EXERCISE PROMPT = From the line with "hidrolik çözümler geliştirir." to the line with "distancia a un", retype each line exactly as it stands in the records below, but skip the pictures.

Saved entries
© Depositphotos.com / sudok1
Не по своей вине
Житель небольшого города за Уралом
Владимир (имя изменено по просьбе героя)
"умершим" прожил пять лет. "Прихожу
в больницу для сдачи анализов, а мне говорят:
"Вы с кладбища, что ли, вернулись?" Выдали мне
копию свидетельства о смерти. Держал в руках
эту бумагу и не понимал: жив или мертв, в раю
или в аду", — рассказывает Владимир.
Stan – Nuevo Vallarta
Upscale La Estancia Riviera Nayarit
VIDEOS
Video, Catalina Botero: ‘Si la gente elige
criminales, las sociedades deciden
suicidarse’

* * *

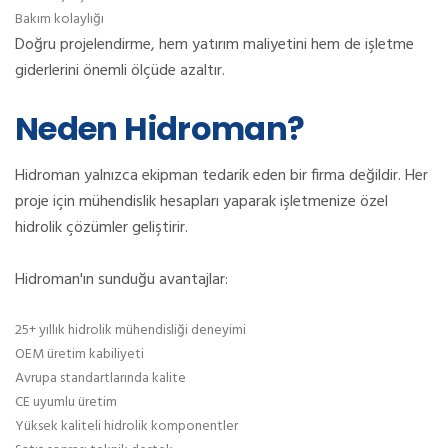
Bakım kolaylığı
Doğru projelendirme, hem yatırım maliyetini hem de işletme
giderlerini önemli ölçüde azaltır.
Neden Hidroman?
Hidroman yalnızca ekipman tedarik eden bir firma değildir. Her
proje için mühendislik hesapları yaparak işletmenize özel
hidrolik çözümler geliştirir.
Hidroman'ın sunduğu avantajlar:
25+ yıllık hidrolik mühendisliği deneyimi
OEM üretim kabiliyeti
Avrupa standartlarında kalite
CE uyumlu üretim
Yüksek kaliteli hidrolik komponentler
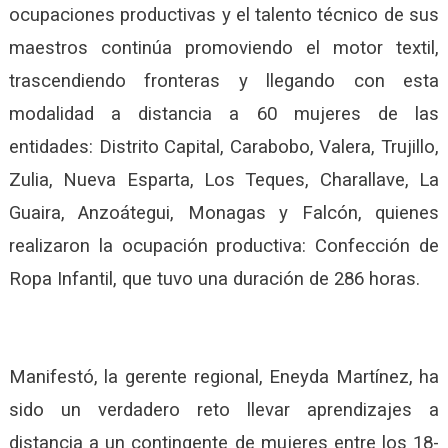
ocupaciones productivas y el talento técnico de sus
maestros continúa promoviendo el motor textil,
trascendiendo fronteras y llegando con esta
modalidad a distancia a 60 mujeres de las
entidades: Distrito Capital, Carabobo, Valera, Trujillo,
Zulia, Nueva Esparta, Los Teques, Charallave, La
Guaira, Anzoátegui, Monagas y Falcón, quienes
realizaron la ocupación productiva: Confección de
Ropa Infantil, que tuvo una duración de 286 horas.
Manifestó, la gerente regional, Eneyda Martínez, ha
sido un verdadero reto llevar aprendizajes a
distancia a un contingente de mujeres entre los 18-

==

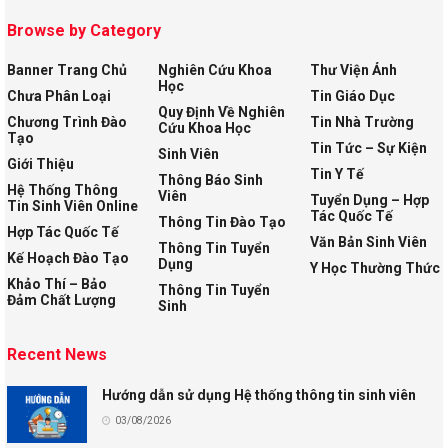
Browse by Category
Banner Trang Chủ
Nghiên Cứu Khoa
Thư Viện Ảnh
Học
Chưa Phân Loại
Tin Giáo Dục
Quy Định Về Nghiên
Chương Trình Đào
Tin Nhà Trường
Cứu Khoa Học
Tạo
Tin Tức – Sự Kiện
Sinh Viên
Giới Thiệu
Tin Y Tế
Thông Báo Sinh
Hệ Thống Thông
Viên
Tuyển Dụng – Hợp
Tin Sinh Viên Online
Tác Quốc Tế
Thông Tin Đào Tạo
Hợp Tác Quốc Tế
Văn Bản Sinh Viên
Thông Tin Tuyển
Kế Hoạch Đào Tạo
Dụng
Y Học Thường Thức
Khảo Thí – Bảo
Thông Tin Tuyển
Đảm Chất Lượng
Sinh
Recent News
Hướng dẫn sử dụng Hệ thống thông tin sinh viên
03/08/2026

RESULT OF THIS EXERCISE =
hidrolik çözümler geliştirir.
Hidroman'ın sunduğu avantajlar:
25+ yıllık hidrolik mühendisliği deneyimi
OEM üretim kabiliyeti
Avrupa standartlarında kalite
CE uyumlu üretim
Yüksek kaliteli hidrolik komponentler
ocupaciones productivas y el talento técnico de sus
maestros continúa promoviendo el motor textil,
trascendiendo fronteras y llegando con esta
modalidad a distancia a 60 mujeres de las
entidades: Distrito Capital, Carabobo, Valera, Trujillo,
Zulia, Nueva Esparta, Los Teques, Charallave, La
Guaira, Anzoátegui, Monagas y Falcón, quienes
realizaron la ocupación productiva: Confección de
Ropa Infantil, que tuvo una duración de 286 horas.
Manifestó, la gerente regional, Eneyda Martínez, ha
sido un verdadero reto llevar aprendizajes a
distancia a un contingente de mujeres entre los 18-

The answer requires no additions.